**What you will do:** Keep only the lines from the start of the data through the line containing "А таких людей через историю", and output them exactly.

**Input material:**
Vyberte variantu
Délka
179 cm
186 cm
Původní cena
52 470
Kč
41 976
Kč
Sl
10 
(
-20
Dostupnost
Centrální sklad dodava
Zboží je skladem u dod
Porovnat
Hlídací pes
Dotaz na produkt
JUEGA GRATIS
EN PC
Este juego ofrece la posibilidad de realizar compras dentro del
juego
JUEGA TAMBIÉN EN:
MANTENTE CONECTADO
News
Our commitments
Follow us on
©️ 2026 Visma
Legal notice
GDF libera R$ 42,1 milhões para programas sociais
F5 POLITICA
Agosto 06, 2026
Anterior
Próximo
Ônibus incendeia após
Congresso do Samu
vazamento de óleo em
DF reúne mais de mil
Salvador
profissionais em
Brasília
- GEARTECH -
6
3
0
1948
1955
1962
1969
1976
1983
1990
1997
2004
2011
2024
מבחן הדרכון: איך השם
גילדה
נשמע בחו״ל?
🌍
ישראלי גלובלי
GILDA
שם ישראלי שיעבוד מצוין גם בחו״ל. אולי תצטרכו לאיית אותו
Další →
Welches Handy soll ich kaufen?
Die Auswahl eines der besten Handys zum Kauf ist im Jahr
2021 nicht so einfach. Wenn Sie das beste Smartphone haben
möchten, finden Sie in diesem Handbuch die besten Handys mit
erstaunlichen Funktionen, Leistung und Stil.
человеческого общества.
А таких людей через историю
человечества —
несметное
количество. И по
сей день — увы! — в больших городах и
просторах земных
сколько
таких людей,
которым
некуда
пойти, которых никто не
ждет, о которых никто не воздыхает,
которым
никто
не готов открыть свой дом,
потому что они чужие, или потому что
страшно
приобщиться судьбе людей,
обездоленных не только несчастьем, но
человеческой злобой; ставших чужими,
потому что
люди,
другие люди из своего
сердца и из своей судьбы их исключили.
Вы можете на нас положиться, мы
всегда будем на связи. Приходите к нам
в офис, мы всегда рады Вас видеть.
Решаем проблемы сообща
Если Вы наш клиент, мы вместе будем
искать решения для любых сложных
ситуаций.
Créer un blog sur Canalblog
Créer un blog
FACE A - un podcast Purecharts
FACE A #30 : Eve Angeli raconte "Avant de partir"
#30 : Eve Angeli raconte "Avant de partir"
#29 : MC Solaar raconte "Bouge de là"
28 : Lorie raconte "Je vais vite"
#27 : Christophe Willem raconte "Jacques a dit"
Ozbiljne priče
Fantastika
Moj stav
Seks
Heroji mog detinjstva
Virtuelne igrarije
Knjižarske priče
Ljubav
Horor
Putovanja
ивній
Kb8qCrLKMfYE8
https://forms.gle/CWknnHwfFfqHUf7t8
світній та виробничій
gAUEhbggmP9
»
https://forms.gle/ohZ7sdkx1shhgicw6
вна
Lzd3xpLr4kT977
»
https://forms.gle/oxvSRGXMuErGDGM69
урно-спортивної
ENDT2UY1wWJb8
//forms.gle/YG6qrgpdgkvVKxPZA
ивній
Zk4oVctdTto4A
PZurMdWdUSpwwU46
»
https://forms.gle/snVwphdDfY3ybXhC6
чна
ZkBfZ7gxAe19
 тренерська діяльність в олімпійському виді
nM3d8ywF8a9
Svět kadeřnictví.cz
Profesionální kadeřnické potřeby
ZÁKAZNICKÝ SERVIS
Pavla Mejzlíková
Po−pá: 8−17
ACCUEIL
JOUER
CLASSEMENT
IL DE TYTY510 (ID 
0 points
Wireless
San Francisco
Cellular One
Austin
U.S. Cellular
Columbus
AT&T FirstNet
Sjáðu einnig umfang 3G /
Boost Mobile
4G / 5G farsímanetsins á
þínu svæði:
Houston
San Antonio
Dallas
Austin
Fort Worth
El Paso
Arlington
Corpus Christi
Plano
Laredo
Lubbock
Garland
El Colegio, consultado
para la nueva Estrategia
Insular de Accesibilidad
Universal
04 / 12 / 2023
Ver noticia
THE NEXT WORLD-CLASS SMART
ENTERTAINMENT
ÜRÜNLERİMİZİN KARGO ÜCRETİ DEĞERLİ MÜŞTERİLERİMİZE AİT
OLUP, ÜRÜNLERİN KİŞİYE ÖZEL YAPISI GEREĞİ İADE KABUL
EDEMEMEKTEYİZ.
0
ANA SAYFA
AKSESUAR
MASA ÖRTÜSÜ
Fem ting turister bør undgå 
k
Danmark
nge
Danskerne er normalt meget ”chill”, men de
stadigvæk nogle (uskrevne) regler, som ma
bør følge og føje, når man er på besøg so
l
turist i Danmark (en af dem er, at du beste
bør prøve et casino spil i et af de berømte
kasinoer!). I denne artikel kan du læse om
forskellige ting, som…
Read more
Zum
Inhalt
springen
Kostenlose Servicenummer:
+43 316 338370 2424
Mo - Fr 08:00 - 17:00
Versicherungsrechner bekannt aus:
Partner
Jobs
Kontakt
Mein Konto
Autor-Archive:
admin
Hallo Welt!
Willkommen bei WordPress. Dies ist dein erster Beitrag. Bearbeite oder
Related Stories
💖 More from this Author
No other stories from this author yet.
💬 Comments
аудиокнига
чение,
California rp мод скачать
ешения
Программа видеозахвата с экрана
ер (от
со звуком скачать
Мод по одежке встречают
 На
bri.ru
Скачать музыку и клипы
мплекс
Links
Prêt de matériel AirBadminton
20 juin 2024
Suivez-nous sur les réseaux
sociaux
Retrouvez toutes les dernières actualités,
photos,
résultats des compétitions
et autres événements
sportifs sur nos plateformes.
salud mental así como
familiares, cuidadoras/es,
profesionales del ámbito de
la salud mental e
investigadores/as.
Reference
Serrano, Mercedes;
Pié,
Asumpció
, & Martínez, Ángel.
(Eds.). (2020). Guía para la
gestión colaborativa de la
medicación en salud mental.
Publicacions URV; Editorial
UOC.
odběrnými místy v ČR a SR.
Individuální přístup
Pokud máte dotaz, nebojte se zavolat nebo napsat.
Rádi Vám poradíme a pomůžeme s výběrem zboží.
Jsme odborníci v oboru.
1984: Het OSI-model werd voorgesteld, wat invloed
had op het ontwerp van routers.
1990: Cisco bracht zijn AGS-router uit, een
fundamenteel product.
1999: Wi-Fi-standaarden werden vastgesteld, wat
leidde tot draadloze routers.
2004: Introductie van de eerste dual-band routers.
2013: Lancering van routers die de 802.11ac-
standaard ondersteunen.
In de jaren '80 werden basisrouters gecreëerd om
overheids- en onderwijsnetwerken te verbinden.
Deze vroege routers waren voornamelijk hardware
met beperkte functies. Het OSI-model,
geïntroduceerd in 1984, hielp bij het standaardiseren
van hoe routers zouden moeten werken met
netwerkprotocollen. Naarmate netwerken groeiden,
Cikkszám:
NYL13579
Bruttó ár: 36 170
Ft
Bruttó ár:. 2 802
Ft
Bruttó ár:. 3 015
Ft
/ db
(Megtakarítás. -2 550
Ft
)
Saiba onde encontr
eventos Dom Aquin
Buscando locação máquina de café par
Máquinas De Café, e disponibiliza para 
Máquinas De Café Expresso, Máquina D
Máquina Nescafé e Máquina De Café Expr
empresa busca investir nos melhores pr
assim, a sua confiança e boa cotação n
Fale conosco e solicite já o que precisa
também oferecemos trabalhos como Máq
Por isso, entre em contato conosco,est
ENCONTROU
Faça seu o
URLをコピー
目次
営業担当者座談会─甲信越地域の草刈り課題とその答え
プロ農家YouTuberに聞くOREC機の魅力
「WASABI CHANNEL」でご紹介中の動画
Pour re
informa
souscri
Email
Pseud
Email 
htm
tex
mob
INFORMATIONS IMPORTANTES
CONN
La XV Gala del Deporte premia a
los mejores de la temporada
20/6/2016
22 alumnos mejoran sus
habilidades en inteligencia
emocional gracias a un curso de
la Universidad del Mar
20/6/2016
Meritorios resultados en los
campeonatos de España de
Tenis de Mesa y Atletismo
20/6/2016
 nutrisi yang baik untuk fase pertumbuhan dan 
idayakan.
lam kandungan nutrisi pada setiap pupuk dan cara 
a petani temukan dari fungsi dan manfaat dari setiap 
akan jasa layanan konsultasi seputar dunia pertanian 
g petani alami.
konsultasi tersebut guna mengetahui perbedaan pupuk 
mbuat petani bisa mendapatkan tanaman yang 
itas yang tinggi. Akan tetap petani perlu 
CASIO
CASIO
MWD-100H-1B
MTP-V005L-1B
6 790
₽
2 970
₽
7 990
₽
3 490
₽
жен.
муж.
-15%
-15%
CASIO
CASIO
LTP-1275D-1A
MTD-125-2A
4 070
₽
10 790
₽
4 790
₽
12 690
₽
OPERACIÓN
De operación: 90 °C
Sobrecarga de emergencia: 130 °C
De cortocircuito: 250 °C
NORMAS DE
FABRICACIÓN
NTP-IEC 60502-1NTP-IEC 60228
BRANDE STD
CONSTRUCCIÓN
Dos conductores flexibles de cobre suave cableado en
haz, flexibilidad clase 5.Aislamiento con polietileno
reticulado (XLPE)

**Exercise answer:**
Vyberte variantu
Délka
179 cm
186 cm
Původní cena
52 470
Kč
41 976
Kč
Sl
10 
(
-20
Dostupnost
Centrální sklad dodava
Zboží je skladem u dod
Porovnat
Hlídací pes
Dotaz na produkt
JUEGA GRATIS
EN PC
Este juego ofrece la posibilidad de realizar compras dentro del
juego
JUEGA TAMBIÉN EN:
MANTENTE CONECTADO
News
Our commitments
Follow us on
©️ 2026 Visma
Legal notice
GDF libera R$ 42,1 milhões para programas sociais
F5 POLITICA
Agosto 06, 2026
Anterior
Próximo
Ônibus incendeia após
Congresso do Samu
vazamento de óleo em
DF reúne mais de mil
Salvador
profissionais em
Brasília
- GEARTECH -
6
3
0
1948
1955
1962
1969
1976
1983
1990
1997
2004
2011
2024
מבחן הדרכון: איך השם
גילדה
נשמע בחו״ל?
🌍
ישראלי גלובלי
GILDA
שם ישראלי שיעבוד מצוין גם בחו״ל. אולי תצטרכו לאיית אותו
Další →
Welches Handy soll ich kaufen?
Die Auswahl eines der besten Handys zum Kauf ist im Jahr
2021 nicht so einfach. Wenn Sie das beste Smartphone haben
möchten, finden Sie in diesem Handbuch die besten Handys mit
erstaunlichen Funktionen, Leistung und Stil.
человеческого общества.
А таких людей через историю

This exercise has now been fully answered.